Recovery in the office market is dependent on expansion of office jobs and the office markets tend to lag economic growth for 1-2 quarters. The unemployment rate for the Houston area currently stands at 8.5% which is well below the national average of 10.2%.
The consensus forecast is that Houston will not see any upward trend in employment until at least the 3rd or 4th quarter of 2010 with the less bullish economists predicting 2011 before we see any significant job growth in the Houston area. So even under the most optimistic scenario the earliest we can expect increased office space demand in Houston is 2011, with even 2012 a plausible scenario in the opinion of some.
Natural Gas Prices
Houston is perceived as an oil town and to a large degree this is true. However, natural gas surpasses crude oil as key to Houston’s economy; of the area’s 2008 top 10 publicly traded companies, half are natural gas producers.
- After peaking at $10.82/ mcf (thousand cubic feet) in June 2008, natural gas dropped 66.9% to $3.58/mcf in June 2009 (see chart below)
- Correspondingly the peak of the Houston office market strongest period of performance was 2005-2008 when natural gas prices were at their peak levels.
- U.S. Energy Information Administration EIA expects the annual average natural gas Henry Hub spot price for 2010 to be $4.62 per thousand cubic feet (mcf).
Historical Natural Gas Prices per MCF 1990-2009
While, we have not seen dramatic job losses in the upstream energy sector. I do not expect to see any office space expansion from the city’s many natural gas producers until gas prices reach higher levels than what is predicted for 2010. However, should natural gas prices trend higher than expected we could see some economic expansion in the latter part of 2010.
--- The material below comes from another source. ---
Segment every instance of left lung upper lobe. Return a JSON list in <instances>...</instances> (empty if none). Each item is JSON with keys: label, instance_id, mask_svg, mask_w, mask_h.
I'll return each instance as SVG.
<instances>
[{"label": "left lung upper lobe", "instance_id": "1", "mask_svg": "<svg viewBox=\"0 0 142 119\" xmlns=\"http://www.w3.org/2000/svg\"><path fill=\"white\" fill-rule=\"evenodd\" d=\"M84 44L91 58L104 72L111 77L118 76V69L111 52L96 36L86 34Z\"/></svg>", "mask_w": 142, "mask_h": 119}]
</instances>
Houston didn’t really begin to feel the brunt of the economic recession until the 4th quarter of 2008 and over the past year many companies have taken a “wait and see” attitude when it comes to their real estate facilities. 2009 was a year we began to see moderate rental rate decreases and office Landlords slowly get more aggressive with concessions packages to attract and retain tenants
Up until now, most recession-pinched companies have been too pre-occupied cutting employees or dealing with other economy-related problems to focus on their real estate and were reluctant to make long term office leasing decisions. Preservation of capital and short term lease commitments have been the norm as tenants waited on a better picture of where their business and the economy was headed.
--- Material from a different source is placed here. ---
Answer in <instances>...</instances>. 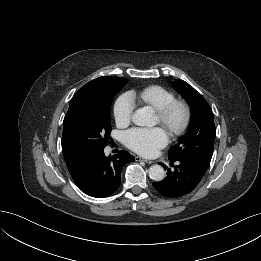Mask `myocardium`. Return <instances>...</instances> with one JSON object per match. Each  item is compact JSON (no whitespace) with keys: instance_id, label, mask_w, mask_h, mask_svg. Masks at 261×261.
<instances>
[{"instance_id":"myocardium-1","label":"myocardium","mask_w":261,"mask_h":261,"mask_svg":"<svg viewBox=\"0 0 261 261\" xmlns=\"http://www.w3.org/2000/svg\"><path fill=\"white\" fill-rule=\"evenodd\" d=\"M159 123L172 136L182 134L189 125L191 109L189 104L180 99H175L164 108L157 111Z\"/></svg>"}]
</instances>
While I do believe many companies are beginning to have increased optimism in economic recovery and the future direction of their business, only tenants with near term lease expirations have looked to take advantage of lower lease rates and more aggressive concession packages offered by Landlords. We have yet to see a significant number of stable companies begin to take a more long term approach and grab office space at a perceived “value”. I expect this trend to continue at least for the first two quarters of 2010 until tenants perceive that the office market has bottomed out.
In summary, 2010 will still be a great year for Houston office tenants to be in the marketplace. In Houston office buildings have fared much better than most parts of the country but even Houston Landlords are suffering from flat rental revenues and a more competitive market for stable tenants. Houston is clearly a tenant’s market, but not to the degree of other markets in major cities around the United States. The good news for Houston office building owners is this real estate recession was demand driven and in Houston’s case is not compounded by excessive over supply of office space. The $64,000 question is when will demand return and start to swing the pendulum back in the Landlord’s direction. While I don’t consider it a bold prediction, “it is not going to be 2010”.
However, it appears the office market in Houston may have bottomed out and will end the year somewhere around1.5 million square feet of negative absorption. Given the size of the Houston office market (approximately 195 million square feet), that is a significant bruise, but not the deep flesh wound that many office markets around the country have experienced. I expect more downward pressure on rental rates at least through the first half of 2010 and that landlords will continue to offer aggressive concession packages to attract and retain tenants.
The important point here is that 2010 is probably the time frame for Houston tenant’s to take advantage of attractive deals. While everyone seems to be predicting a slow economic recovery, as soon as we experience any significant and sustainable job growth in Houston, those attractive lease deals will begin to disappear very quickly. The fundamentals are in place for the Houston office market to have a fairly quick recovery once it actually begins.